Non è stato a lungo un segreto che le batterie al litio metallico siano superiori agli ioni di litio in termini di densità di accumulo di energia, ma la stabilità delle prime lascia molto a desiderare. Nel processo di carica e scarica, gli elettrodi tradizionali con un alto contenuto di cobalto si ricoprono di microfratture, nelle quali l'elettrolita penetra e ne aggrava la distruzione. Era necessario trovare una tale combinazione di materiali di elettrodi con elettrolita, che non causasse la distruzione della batteria e la perdita di capacità.

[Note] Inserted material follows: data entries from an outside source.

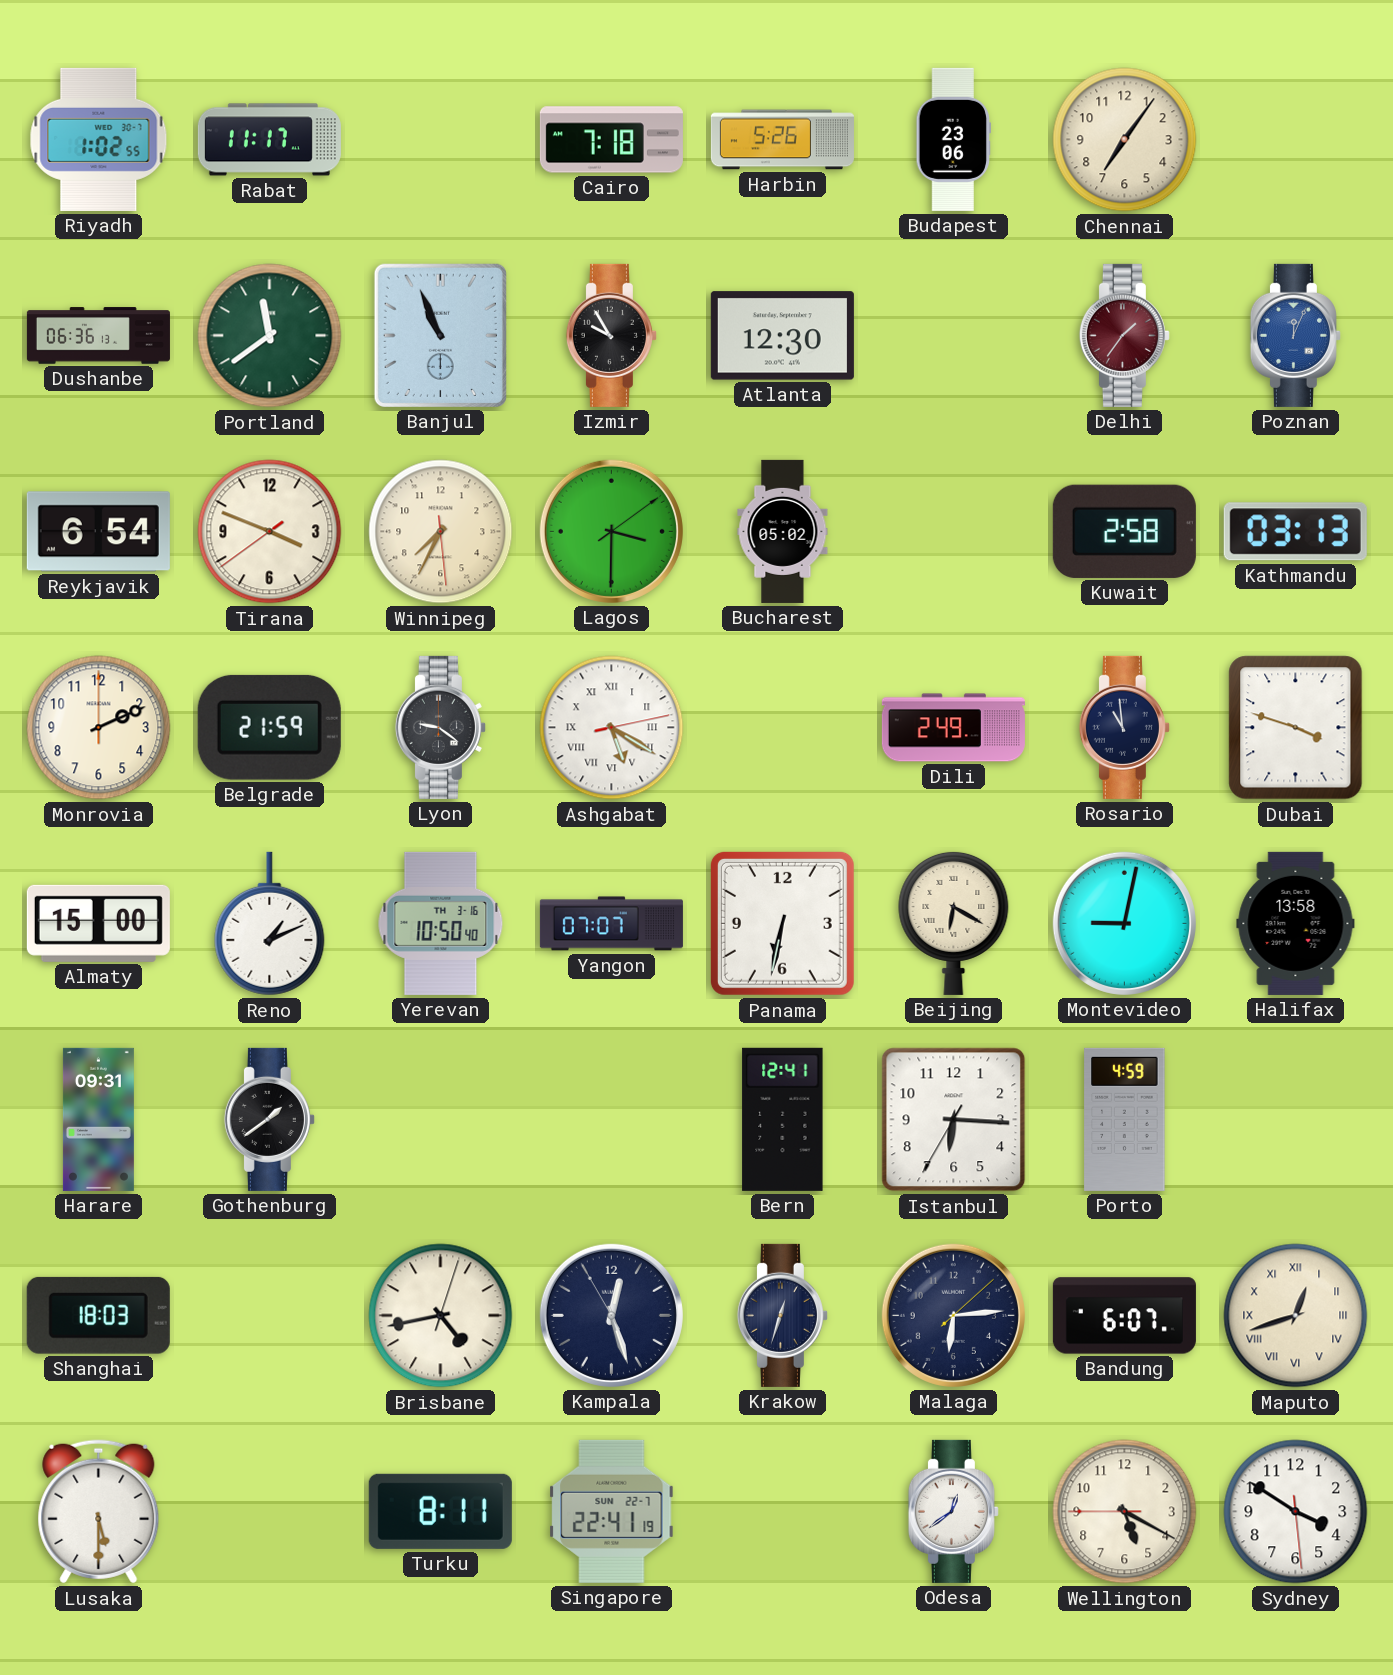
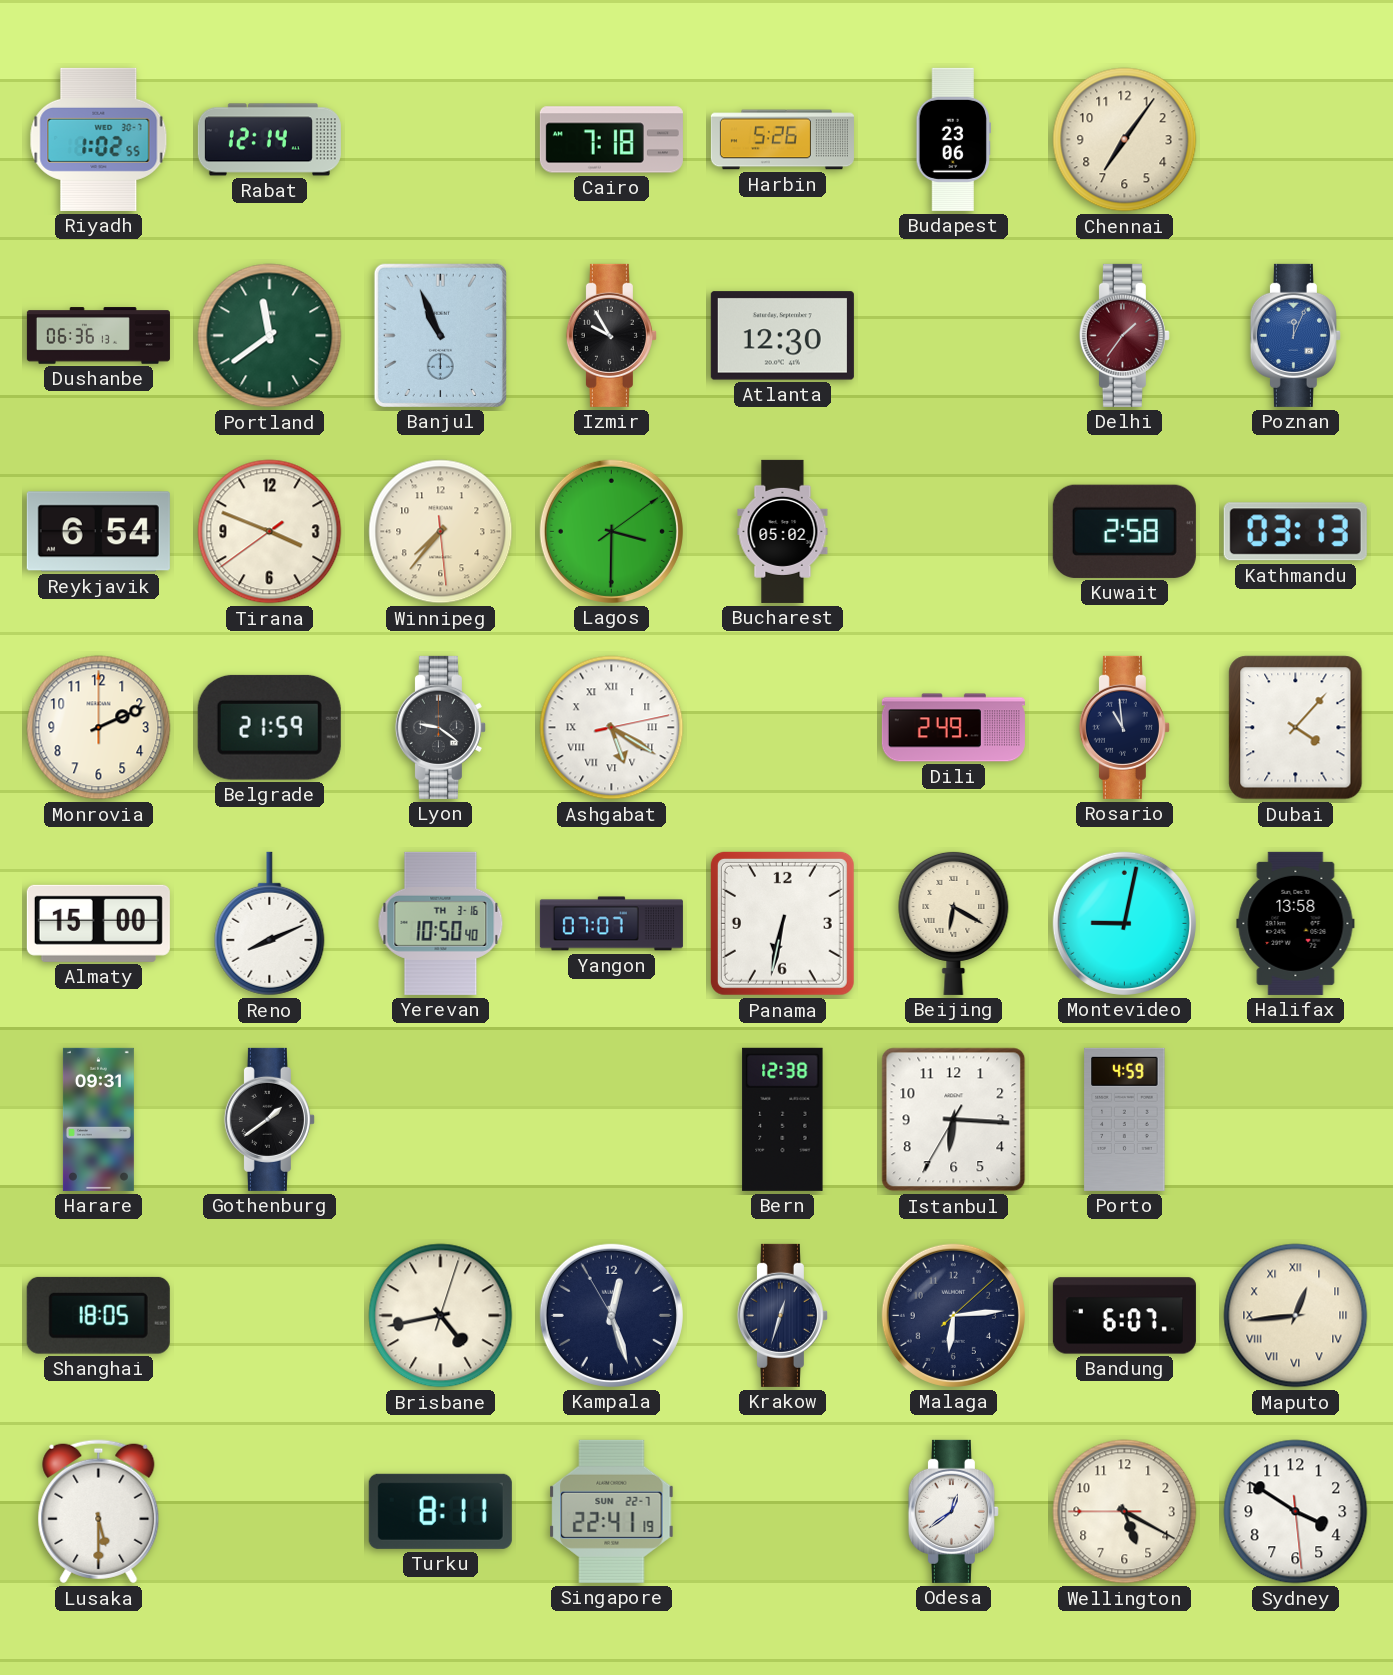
Rabat: 11:17 -> 12:14
Winnipeg: 7:34 -> 7:36
Dubai: 3:48 -> 4:07
Reno: 1:11 -> 8:11
Bern: 12:41 -> 12:38
Shanghai: 18:03 -> 18:05
Maputo: 12:42 -> 12:44
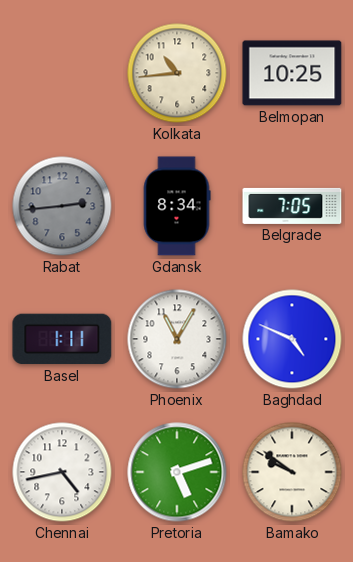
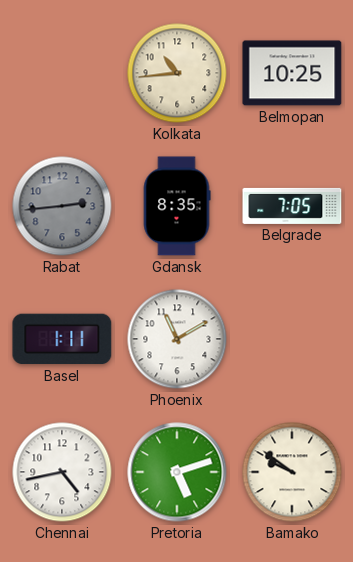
Gdansk: 8:34 -> 8:35
Phoenix: 11:05 -> 11:10
Baghdad: 4:49 -> none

Nel corso degli esperimenti è stata trovata una soluzione in una speciale struttura a strati del catodo di una batteria al litio metallico a basso contenuto di cobalto. In effetti, il nuovo materiale del catodo aveva un contenuto di nichel insolitamente elevato (NCM88). Inoltre, al posto del tradizionale elettrolita LP30 a base di composti organici, è stato prelevato un elettrolita liquido non volatile e non infiammabile con due anioni (ILE). La combinazione del catodo NCM88 e dell'elettrolita ILE si è dimostrata estremamente promettente, consentendo sia di ottenere una densità di accumulo di energia record sia una bassa usura della batteria durante il funzionamento.
L'efficienza di Coulomb, che mostra il rapporto tra potenza estratta e accumulata, è stata in media del 99,94%. "Poiché la batteria in mostra è anche altamente sicura", ha affermato l'agenzia in un comunicato stampa, "i ricercatori di Karlsruhe e Ulm hanno compiuto un passo importante verso una mobilità a emissioni zero".